My Tundra 4×4 is a fabulous machine for pulling a trailer, accessing high Sierra trailheads, or hauling kayaks up the coast. However, it becomes cumbersome and out of context downtown, it’s a barge in the Five Points parking lot, and it now refuses to enter the Trader Joe’s lot on De la Vina.

This truck has a little electric brother for local expeditions, but it goes 26 miles mph in a world of traffic signals set for 35 mph. It sneaks around on back roads to keep from bogging down automobile circulation. Santa Barbara lacks a short-haul traffic solution to reduce the need for local automobile use and to support mass transit as a viable alternative. The technology not only exists but has been tested and continues to develop. Let’s take a serious look at golf carts and hump-mobiles (human powered machines) to solve our in-city transportation needs.

Golf cart
Paul Wellman (file)

Golf carts have stood the test of time under the most rigorous environmental conditions and driven relatively safely by people exhibiting the full range of human emotions and altered states of consciousness. They carry bags and friends with ease and can park in small spaces. Toss the Segway, electric scooters, wheelchairs, and new technology into this category and we have a wide range of non-polluting, low cost vehicles for short local trips.

Ranging from high tech to cornball, the Cabrillo bikeway offers a smorgasbord of human-powered rolling stock. Unfortunately all the Hump-mobiles—bikes, trikes, four-wheel surreys, rollerblades, skates, and scooters—are mixed up with power-walking talkers, baby strollers, gawking tourists, and iPod rockers. While that segment of the shoreline has become a dangerous environmental impact resort, it is still safer than the downtown area, where biking is reserved for the fearless, the clueless, or the carless. Alternative transportation does not mix well with cell phone laden SUVs and only a painted white line separating the two.

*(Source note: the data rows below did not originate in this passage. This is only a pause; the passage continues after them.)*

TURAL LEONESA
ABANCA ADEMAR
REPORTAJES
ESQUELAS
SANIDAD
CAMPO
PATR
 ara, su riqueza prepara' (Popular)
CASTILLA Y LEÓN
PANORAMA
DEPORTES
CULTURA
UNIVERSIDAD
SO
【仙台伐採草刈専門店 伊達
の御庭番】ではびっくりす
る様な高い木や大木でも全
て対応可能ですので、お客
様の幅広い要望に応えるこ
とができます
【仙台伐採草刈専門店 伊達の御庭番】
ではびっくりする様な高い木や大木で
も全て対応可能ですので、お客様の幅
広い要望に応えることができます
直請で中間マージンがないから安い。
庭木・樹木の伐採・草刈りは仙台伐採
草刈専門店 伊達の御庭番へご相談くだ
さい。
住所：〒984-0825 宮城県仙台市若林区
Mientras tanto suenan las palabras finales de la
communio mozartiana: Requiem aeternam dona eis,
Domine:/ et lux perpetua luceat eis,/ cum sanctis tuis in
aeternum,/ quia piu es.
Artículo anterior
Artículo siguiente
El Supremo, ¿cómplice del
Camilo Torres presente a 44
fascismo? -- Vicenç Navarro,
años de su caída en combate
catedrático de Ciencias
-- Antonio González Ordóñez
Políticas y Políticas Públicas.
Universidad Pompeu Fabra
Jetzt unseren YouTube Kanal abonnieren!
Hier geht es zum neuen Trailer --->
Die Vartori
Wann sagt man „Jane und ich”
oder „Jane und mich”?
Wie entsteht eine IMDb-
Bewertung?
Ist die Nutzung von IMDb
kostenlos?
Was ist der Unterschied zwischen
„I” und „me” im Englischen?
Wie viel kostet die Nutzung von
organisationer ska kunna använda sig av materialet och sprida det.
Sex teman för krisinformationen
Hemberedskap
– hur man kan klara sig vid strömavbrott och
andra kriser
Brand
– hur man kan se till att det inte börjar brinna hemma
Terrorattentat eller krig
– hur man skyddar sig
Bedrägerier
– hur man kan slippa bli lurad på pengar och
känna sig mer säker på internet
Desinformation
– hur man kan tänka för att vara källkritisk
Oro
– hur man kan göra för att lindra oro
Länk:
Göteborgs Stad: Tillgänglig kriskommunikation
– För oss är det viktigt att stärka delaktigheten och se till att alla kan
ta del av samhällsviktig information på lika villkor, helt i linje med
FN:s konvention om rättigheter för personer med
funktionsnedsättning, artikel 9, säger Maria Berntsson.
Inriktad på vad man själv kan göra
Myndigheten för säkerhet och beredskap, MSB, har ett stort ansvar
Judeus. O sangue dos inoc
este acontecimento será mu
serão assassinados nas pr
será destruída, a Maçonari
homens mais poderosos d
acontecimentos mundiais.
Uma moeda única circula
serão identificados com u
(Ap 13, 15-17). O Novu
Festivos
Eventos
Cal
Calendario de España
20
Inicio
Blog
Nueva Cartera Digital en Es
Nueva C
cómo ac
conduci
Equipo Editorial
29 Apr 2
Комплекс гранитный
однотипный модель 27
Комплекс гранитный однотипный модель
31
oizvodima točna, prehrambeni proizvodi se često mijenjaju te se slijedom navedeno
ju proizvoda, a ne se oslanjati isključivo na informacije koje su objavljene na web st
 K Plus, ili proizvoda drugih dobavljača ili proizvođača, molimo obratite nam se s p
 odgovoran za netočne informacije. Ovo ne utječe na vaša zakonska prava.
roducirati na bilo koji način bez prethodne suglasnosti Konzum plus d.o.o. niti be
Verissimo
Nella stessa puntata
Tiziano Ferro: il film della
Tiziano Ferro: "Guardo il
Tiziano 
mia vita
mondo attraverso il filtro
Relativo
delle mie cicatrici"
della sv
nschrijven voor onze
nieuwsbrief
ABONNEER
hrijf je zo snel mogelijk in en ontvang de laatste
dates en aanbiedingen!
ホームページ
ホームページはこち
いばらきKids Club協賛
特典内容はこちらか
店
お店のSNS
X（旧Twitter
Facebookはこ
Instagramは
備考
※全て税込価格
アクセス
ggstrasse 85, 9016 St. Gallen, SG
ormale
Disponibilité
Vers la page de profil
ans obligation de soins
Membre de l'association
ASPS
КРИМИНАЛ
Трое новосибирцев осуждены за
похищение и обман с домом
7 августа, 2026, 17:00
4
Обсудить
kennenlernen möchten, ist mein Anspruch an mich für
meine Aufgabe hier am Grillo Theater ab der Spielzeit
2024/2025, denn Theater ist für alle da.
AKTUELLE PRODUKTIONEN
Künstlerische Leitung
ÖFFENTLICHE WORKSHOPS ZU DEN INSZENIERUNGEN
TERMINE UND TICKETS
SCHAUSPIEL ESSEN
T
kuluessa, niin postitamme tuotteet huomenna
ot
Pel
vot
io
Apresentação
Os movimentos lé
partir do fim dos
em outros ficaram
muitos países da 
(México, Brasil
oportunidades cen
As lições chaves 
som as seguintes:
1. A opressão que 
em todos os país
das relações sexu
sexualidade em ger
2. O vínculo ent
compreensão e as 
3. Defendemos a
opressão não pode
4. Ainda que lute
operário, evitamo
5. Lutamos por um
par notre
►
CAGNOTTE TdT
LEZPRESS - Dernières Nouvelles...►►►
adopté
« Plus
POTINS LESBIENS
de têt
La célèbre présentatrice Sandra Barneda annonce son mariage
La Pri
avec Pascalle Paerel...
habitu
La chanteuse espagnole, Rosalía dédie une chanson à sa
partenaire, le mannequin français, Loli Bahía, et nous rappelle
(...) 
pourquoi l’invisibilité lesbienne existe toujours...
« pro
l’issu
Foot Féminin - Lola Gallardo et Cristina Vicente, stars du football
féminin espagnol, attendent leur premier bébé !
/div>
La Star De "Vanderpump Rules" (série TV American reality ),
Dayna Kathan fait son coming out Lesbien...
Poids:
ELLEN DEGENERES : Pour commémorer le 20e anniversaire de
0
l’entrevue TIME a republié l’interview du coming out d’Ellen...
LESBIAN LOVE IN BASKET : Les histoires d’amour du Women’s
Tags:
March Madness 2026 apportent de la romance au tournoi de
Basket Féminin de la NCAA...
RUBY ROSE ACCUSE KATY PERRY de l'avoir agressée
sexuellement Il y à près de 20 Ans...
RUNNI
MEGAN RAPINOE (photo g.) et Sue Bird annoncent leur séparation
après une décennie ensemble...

Traffic issues dominate planning discussions and many well-designed projects are trashed in hopes of somehow mitigating the increasingly ugly impact of too many cars. Unless automobile use is reduced concurrently with an increase in short-haul transportation use, we will be stuck in an infinite conversation loop that incorrectly frames the issue—as a need to widen 101 and increase parking fees, bulb outs, and busses.

The message here is that we lack the medium for making short trips using low-impact transportation alternatives. We have the technology, but very limited space to use it. Our community has spent untold hours planning, discussing, and dreaming up sustainable transportation schemes that have resulted in little change to our local circulation choices. But by playing with the plans, we can speed up urban evolution.

What we need is a temporary structure for mass participation and testing of our mobility options. In other words, a short-haul test drive.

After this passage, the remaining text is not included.